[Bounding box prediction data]
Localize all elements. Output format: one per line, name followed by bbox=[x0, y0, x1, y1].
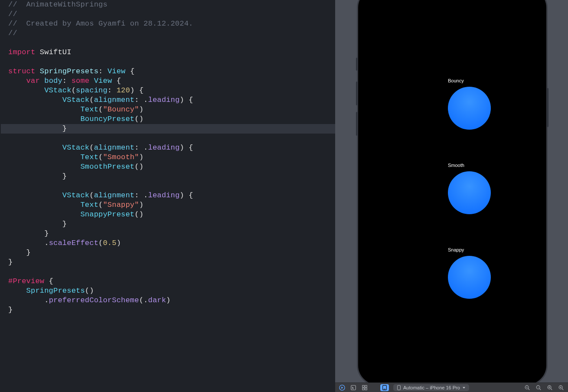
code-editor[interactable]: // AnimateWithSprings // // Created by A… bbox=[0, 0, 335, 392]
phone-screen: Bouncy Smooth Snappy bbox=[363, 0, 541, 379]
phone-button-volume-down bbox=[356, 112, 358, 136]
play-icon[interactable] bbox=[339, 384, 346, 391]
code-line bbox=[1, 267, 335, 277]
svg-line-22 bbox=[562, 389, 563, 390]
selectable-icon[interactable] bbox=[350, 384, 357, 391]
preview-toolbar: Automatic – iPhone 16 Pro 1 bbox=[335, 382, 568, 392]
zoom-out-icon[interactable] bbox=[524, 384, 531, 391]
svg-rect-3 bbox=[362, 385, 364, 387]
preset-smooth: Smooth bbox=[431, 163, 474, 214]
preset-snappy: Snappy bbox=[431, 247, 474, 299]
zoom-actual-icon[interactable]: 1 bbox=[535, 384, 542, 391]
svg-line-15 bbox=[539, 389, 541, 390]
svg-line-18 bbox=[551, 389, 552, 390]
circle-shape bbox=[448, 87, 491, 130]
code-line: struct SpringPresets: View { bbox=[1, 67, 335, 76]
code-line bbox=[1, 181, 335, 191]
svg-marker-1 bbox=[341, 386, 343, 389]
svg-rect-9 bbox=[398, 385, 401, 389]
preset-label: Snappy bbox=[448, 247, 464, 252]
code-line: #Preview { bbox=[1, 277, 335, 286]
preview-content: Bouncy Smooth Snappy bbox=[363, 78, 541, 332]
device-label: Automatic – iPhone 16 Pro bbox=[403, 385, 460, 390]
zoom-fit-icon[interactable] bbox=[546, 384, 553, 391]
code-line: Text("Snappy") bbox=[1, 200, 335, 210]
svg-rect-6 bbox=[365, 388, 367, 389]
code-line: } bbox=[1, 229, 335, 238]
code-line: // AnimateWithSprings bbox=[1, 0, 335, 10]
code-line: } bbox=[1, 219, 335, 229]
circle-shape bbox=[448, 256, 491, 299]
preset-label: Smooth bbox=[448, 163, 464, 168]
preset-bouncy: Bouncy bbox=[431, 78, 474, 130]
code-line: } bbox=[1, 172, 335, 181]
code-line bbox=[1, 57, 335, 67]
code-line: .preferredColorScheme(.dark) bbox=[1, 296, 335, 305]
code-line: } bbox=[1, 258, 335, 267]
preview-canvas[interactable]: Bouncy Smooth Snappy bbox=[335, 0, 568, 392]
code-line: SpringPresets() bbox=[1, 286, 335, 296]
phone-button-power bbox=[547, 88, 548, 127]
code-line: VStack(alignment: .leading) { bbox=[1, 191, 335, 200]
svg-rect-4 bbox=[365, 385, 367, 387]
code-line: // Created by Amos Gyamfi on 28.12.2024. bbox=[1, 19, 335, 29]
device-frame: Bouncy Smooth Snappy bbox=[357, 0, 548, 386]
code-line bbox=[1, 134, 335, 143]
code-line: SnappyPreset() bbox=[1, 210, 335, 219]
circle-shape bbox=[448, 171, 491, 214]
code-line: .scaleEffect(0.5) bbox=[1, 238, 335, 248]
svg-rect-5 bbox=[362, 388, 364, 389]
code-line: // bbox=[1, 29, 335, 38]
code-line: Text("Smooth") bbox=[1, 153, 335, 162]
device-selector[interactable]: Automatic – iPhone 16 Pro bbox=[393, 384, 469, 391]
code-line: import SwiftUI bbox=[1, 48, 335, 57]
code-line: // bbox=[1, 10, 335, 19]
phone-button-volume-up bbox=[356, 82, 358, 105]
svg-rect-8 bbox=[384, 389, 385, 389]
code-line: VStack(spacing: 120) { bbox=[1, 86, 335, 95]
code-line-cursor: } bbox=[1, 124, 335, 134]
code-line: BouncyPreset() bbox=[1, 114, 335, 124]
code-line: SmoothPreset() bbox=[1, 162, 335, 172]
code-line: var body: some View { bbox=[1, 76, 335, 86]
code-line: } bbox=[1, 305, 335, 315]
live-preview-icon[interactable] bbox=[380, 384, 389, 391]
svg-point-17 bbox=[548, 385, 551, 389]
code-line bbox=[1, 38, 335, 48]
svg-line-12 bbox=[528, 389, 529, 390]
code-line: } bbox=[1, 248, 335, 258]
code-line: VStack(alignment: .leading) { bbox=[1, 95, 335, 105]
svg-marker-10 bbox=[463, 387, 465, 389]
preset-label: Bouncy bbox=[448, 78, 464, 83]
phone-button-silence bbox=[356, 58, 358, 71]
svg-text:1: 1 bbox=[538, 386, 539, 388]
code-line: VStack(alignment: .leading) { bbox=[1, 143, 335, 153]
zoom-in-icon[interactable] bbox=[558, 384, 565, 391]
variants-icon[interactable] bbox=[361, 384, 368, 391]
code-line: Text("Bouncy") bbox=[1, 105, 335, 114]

Problem to work on - Without including any images, output the data exactly as given.

Response area -
Localize all elements. Output format: one per line, name followed by bbox=[x0, y0, x1, y1].
code-editor[interactable]: // AnimateWithSprings // // Created by A… bbox=[0, 0, 335, 392]
phone-screen: Bouncy Smooth Snappy bbox=[363, 0, 541, 379]
phone-button-volume-down bbox=[356, 112, 358, 136]
play-icon[interactable] bbox=[339, 384, 346, 391]
code-line bbox=[1, 267, 335, 277]
svg-line-22 bbox=[562, 389, 563, 390]
selectable-icon[interactable] bbox=[350, 384, 357, 391]
preview-toolbar: Automatic – iPhone 16 Pro 1 bbox=[335, 382, 568, 392]
zoom-out-icon[interactable] bbox=[524, 384, 531, 391]
svg-rect-3 bbox=[362, 385, 364, 387]
preset-smooth: Smooth bbox=[431, 163, 474, 214]
preset-snappy: Snappy bbox=[431, 247, 474, 299]
zoom-actual-icon[interactable]: 1 bbox=[535, 384, 542, 391]
svg-line-15 bbox=[539, 389, 541, 390]
svg-line-18 bbox=[551, 389, 552, 390]
circle-shape bbox=[448, 87, 491, 130]
code-line: struct SpringPresets: View { bbox=[1, 67, 335, 76]
code-line bbox=[1, 181, 335, 191]
svg-marker-1 bbox=[341, 386, 343, 389]
svg-rect-9 bbox=[398, 385, 401, 389]
preset-label: Snappy bbox=[448, 247, 464, 252]
code-line: #Preview { bbox=[1, 277, 335, 286]
preview-content: Bouncy Smooth Snappy bbox=[363, 78, 541, 332]
device-label: Automatic – iPhone 16 Pro bbox=[403, 385, 460, 390]
zoom-fit-icon[interactable] bbox=[546, 384, 553, 391]
code-line: Text("Snappy") bbox=[1, 200, 335, 210]
svg-rect-6 bbox=[365, 388, 367, 389]
code-line: } bbox=[1, 229, 335, 238]
code-line: // AnimateWithSprings bbox=[1, 0, 335, 10]
code-line: } bbox=[1, 219, 335, 229]
circle-shape bbox=[448, 256, 491, 299]
preset-label: Smooth bbox=[448, 163, 464, 168]
preset-bouncy: Bouncy bbox=[431, 78, 474, 130]
code-line: } bbox=[1, 172, 335, 181]
code-line bbox=[1, 57, 335, 67]
code-line: .preferredColorScheme(.dark) bbox=[1, 296, 335, 305]
code-line: } bbox=[1, 258, 335, 267]
preview-canvas[interactable]: Bouncy Smooth Snappy bbox=[335, 0, 568, 392]
code-line: SpringPresets() bbox=[1, 286, 335, 296]
phone-button-power bbox=[547, 88, 548, 127]
code-line: VStack(alignment: .leading) { bbox=[1, 191, 335, 200]
svg-rect-4 bbox=[365, 385, 367, 387]
code-line: // Created by Amos Gyamfi on 28.12.2024. bbox=[1, 19, 335, 29]
device-frame: Bouncy Smooth Snappy bbox=[357, 0, 548, 386]
code-line bbox=[1, 134, 335, 143]
code-line: SnappyPreset() bbox=[1, 210, 335, 219]
circle-shape bbox=[448, 171, 491, 214]
code-line: .scaleEffect(0.5) bbox=[1, 238, 335, 248]
svg-rect-5 bbox=[362, 388, 364, 389]
code-line: // bbox=[1, 29, 335, 38]
code-line: Text("Smooth") bbox=[1, 153, 335, 162]
device-selector[interactable]: Automatic – iPhone 16 Pro bbox=[393, 384, 469, 391]
code-line: import SwiftUI bbox=[1, 48, 335, 57]
code-line: // bbox=[1, 10, 335, 19]
phone-button-volume-up bbox=[356, 82, 358, 105]
svg-rect-8 bbox=[384, 389, 385, 389]
code-line: VStack(spacing: 120) { bbox=[1, 86, 335, 95]
code-line-cursor: } bbox=[1, 124, 335, 134]
code-line: BouncyPreset() bbox=[1, 114, 335, 124]
code-line: SmoothPreset() bbox=[1, 162, 335, 172]
code-line: var body: some View { bbox=[1, 76, 335, 86]
code-line: } bbox=[1, 305, 335, 315]
live-preview-icon[interactable] bbox=[380, 384, 389, 391]
svg-point-17 bbox=[548, 385, 551, 389]
code-line bbox=[1, 38, 335, 48]
svg-line-12 bbox=[528, 389, 529, 390]
code-line: } bbox=[1, 248, 335, 258]
code-line: VStack(alignment: .leading) { bbox=[1, 95, 335, 105]
svg-marker-10 bbox=[463, 387, 465, 389]
preset-label: Bouncy bbox=[448, 78, 464, 83]
phone-button-silence bbox=[356, 58, 358, 71]
svg-text:1: 1 bbox=[538, 386, 539, 388]
code-line: VStack(alignment: .leading) { bbox=[1, 143, 335, 153]
zoom-in-icon[interactable] bbox=[558, 384, 565, 391]
variants-icon[interactable] bbox=[361, 384, 368, 391]
code-line: Text("Bouncy") bbox=[1, 105, 335, 114]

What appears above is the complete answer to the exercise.